## Problem details
A line counts if it contains the word "recycle" at least once. State how many such lines the records contain, giving the number alone.
===== Records for this task =====
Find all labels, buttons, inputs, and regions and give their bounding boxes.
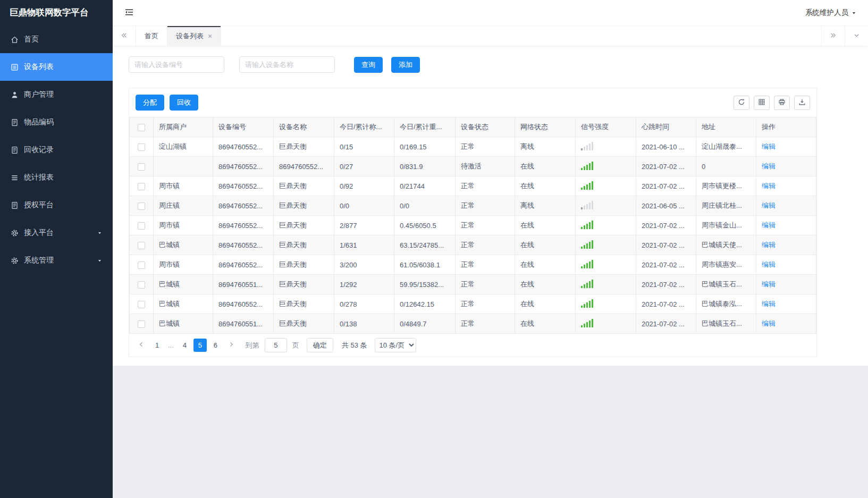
row-checkbox[interactable] — [138, 163, 145, 171]
device-name-input[interactable] — [239, 56, 335, 73]
sidebar-item-merchant-management[interactable]: 商户管理 — [0, 81, 113, 108]
table-row: 淀山湖镇8694760552...巨鼎天衡0/150/169.15正常离线202… — [130, 137, 816, 157]
edit-link[interactable]: 编辑 — [762, 241, 776, 249]
tabs-menu-button[interactable] — [845, 26, 868, 46]
cell-merchant: 周市镇 — [154, 216, 213, 235]
row-checkbox[interactable] — [138, 320, 145, 328]
column-header: 心跳时间 — [636, 117, 696, 137]
recycle-button[interactable]: 回收 — [170, 95, 198, 111]
edit-link[interactable]: 编辑 — [762, 182, 776, 190]
user-icon — [11, 91, 19, 99]
page-button-5[interactable]: 5 — [193, 339, 207, 352]
sidebar-item-authorization-platform[interactable]: 授权平台 — [0, 191, 113, 219]
add-button[interactable]: 添加 — [391, 57, 420, 73]
cell-count: 0/15 — [334, 137, 394, 157]
edit-link[interactable]: 编辑 — [762, 280, 776, 288]
query-button[interactable]: 查询 — [354, 57, 383, 73]
tabs-scroll-right-button[interactable] — [821, 26, 845, 46]
sidebar-item-recycle-records[interactable]: 回收记录 — [0, 136, 113, 164]
row-checkbox-cell — [130, 235, 154, 255]
cell-action: 编辑 — [756, 176, 816, 196]
cell-network-status: 离线 — [515, 196, 576, 216]
cell-heartbeat: 2021-07-02 ... — [636, 275, 696, 294]
table-row: 巴城镇8694760551...巨鼎天衡0/1380/4849.7正常在线202… — [130, 314, 816, 334]
assign-button[interactable]: 分配 — [136, 95, 164, 111]
cell-merchant: 淀山湖镇 — [154, 137, 213, 157]
sidebar-item-device-list[interactable]: 设备列表 — [0, 53, 113, 81]
page-size-select[interactable]: 10 条/页 — [375, 338, 416, 352]
edit-link[interactable]: 编辑 — [762, 201, 776, 209]
row-checkbox[interactable] — [138, 144, 145, 151]
cell-device-no: 8694760552... — [213, 157, 274, 176]
tab-home[interactable]: 首页 — [136, 26, 167, 46]
cell-heartbeat: 2021-06-10 ... — [636, 137, 696, 157]
cell-device-no: 8694760552... — [213, 137, 274, 157]
goto-page-input[interactable] — [265, 338, 287, 352]
edit-link[interactable]: 编辑 — [762, 221, 776, 229]
cell-heartbeat: 2021-07-02 ... — [636, 255, 696, 275]
chevrons-right-icon — [830, 32, 837, 40]
sidebar-item-statistics-report[interactable]: 统计报表 — [0, 164, 113, 191]
refresh-button[interactable] — [734, 96, 749, 110]
cell-device-name: 巨鼎天衡 — [274, 235, 334, 255]
cell-weight: 0/169.15 — [394, 137, 456, 157]
sidebar-item-access-platform[interactable]: 接入平台 — [0, 219, 113, 247]
cell-network-status: 在线 — [515, 176, 576, 196]
column-settings-button[interactable] — [754, 96, 770, 110]
column-header: 今日/累计称... — [334, 117, 394, 137]
signal-bars-icon — [581, 201, 593, 209]
page-button-6[interactable]: 6 — [209, 339, 222, 352]
cell-merchant: 巴城镇 — [154, 275, 213, 294]
cell-action: 编辑 — [756, 275, 816, 294]
cell-heartbeat: 2021-07-02 ... — [636, 314, 696, 334]
device-no-input[interactable] — [129, 56, 224, 73]
select-all-checkbox[interactable] — [138, 124, 145, 131]
table-row: 周市镇8694760552...巨鼎天衡0/920/21744正常在线2021-… — [130, 176, 816, 196]
page-button-1[interactable]: 1 — [150, 339, 164, 352]
cell-count: 0/92 — [334, 176, 394, 196]
print-button[interactable] — [774, 96, 790, 110]
row-checkbox-cell — [130, 294, 154, 314]
row-checkbox[interactable] — [138, 222, 145, 230]
user-menu[interactable]: 系统维护人员 — [805, 8, 856, 18]
cell-weight: 59.95/15382... — [394, 275, 456, 294]
top-header: 系统维护人员 — [113, 0, 868, 26]
gear-icon — [11, 257, 19, 265]
tab-device-list[interactable]: 设备列表× — [167, 26, 221, 46]
tabs-scroll-left-button[interactable] — [113, 26, 136, 46]
cell-action: 编辑 — [756, 235, 816, 255]
cell-network-status: 在线 — [515, 314, 576, 334]
cell-weight: 0/831.9 — [394, 157, 456, 176]
row-checkbox[interactable] — [138, 301, 145, 308]
grid-icon — [758, 98, 765, 107]
close-icon[interactable]: × — [208, 32, 212, 40]
row-checkbox[interactable] — [138, 183, 145, 190]
cell-device-no: 8694760552... — [213, 255, 274, 275]
sidebar-item-home[interactable]: 首页 — [0, 26, 113, 53]
row-checkbox[interactable] — [138, 281, 145, 289]
row-checkbox[interactable] — [138, 242, 145, 249]
edit-link[interactable]: 编辑 — [762, 300, 776, 308]
confirm-button[interactable]: 确定 — [307, 338, 333, 352]
cell-network-status: 离线 — [515, 137, 576, 157]
cell-signal — [576, 137, 636, 157]
tab-label: 首页 — [145, 31, 158, 41]
edit-link[interactable]: 编辑 — [762, 162, 776, 170]
export-button[interactable] — [794, 96, 810, 110]
row-checkbox-cell — [130, 314, 154, 334]
prev-page-button[interactable] — [134, 339, 148, 352]
row-checkbox[interactable] — [138, 202, 145, 210]
sidebar-item-item-code[interactable]: 物品编码 — [0, 108, 113, 136]
sidebar-item-system-management[interactable]: 系统管理 — [0, 247, 113, 274]
sidebar-item-label: 系统管理 — [24, 256, 54, 265]
cell-status: 正常 — [456, 196, 515, 216]
page-button-4[interactable]: 4 — [178, 339, 191, 352]
edit-link[interactable]: 编辑 — [762, 260, 776, 268]
row-checkbox[interactable] — [138, 261, 145, 269]
cell-count: 3/200 — [334, 255, 394, 275]
sidebar-collapse-button[interactable] — [124, 8, 134, 18]
edit-link[interactable]: 编辑 — [762, 319, 776, 327]
edit-link[interactable]: 编辑 — [762, 142, 776, 150]
next-page-button[interactable] — [224, 339, 238, 352]
device-table: 所属商户设备编号设备名称今日/累计称...今日/累计重...设备状态网络状态信号… — [129, 117, 816, 334]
=====
## Worked solution
2